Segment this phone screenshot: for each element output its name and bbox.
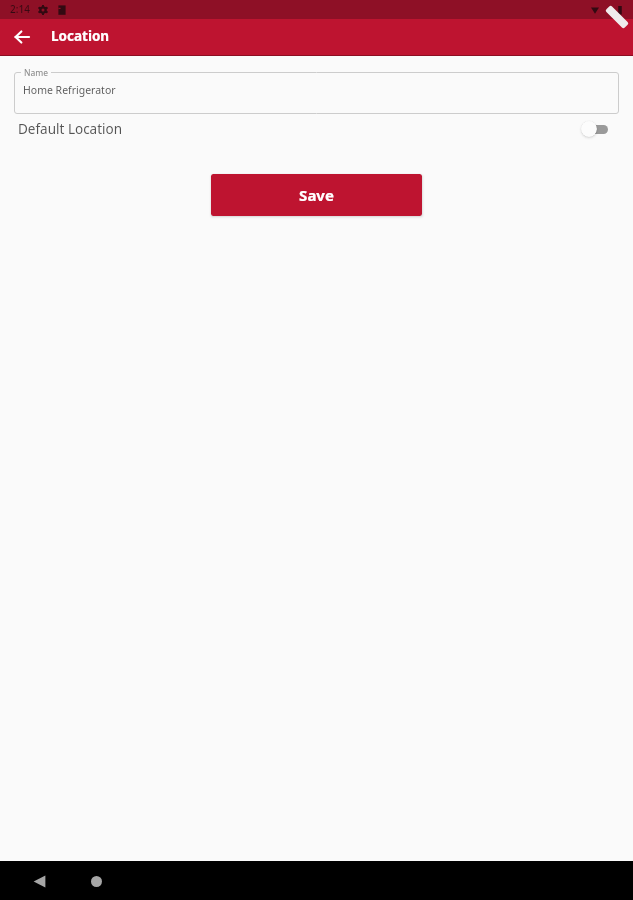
staticText: Default Location (18, 120, 123, 138)
button[interactable]: Save (211, 174, 422, 216)
button[interactable]: Back (4, 19, 40, 55)
button[interactable]: Back (23, 865, 55, 897)
button[interactable]: Home (80, 865, 112, 897)
button[interactable]: Default location toggle (581, 119, 608, 139)
staticText: Save (299, 185, 334, 205)
staticText: Location (51, 27, 110, 45)
staticText: Home Refrigerator (23, 83, 116, 97)
staticText: 2:14 (10, 2, 30, 16)
staticText: Name (24, 67, 48, 79)
button[interactable]: Default Location (0, 116, 633, 142)
button[interactable]: Home Refrigerator (14, 72, 619, 114)
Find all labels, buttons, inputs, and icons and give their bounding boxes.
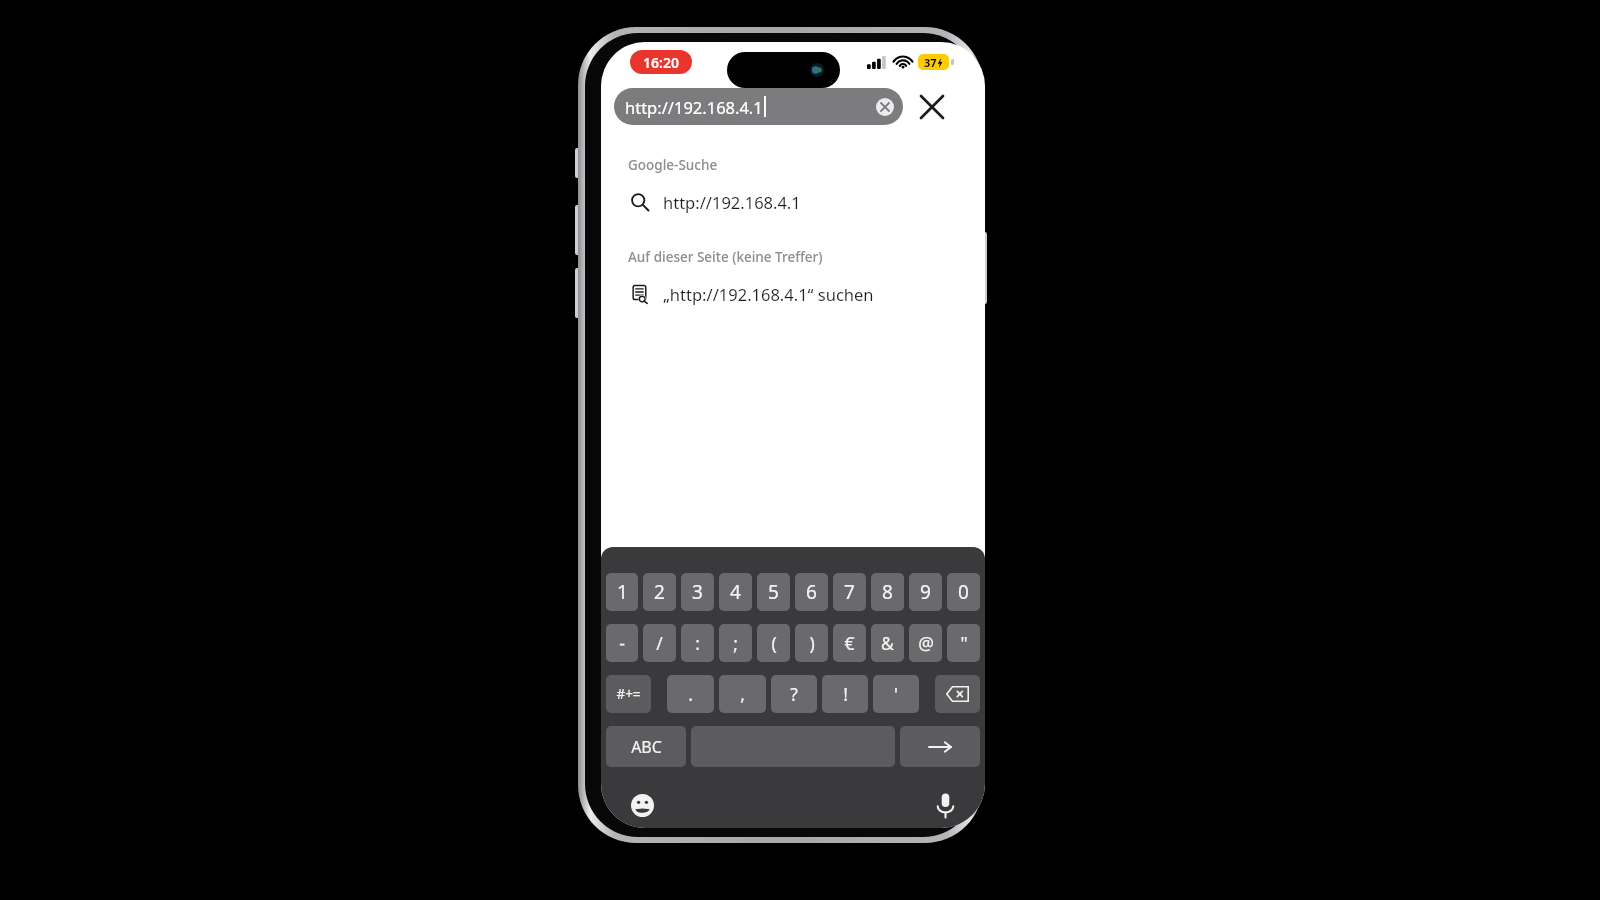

______

Assignment:
Please reproduce all the material exactly. Pictures stay out of the copy.

Answer to this task:
Segment this phone screenshot: for each element output its name and bbox.
staticText: Default Location (18, 120, 123, 138)
button[interactable]: Save (211, 174, 422, 216)
button[interactable]: Back (4, 19, 40, 55)
button[interactable]: Back (23, 865, 55, 897)
button[interactable]: Home (80, 865, 112, 897)
button[interactable]: Default location toggle (581, 119, 608, 139)
staticText: Save (299, 185, 334, 205)
staticText: Location (51, 27, 110, 45)
staticText: Home Refrigerator (23, 83, 116, 97)
staticText: 2:14 (10, 2, 30, 16)
staticText: Name (24, 67, 48, 79)
button[interactable]: Default Location (0, 116, 633, 142)
button[interactable]: Home Refrigerator (14, 72, 619, 114)
Find all labels, buttons, inputs, and icons and give their bounding boxes.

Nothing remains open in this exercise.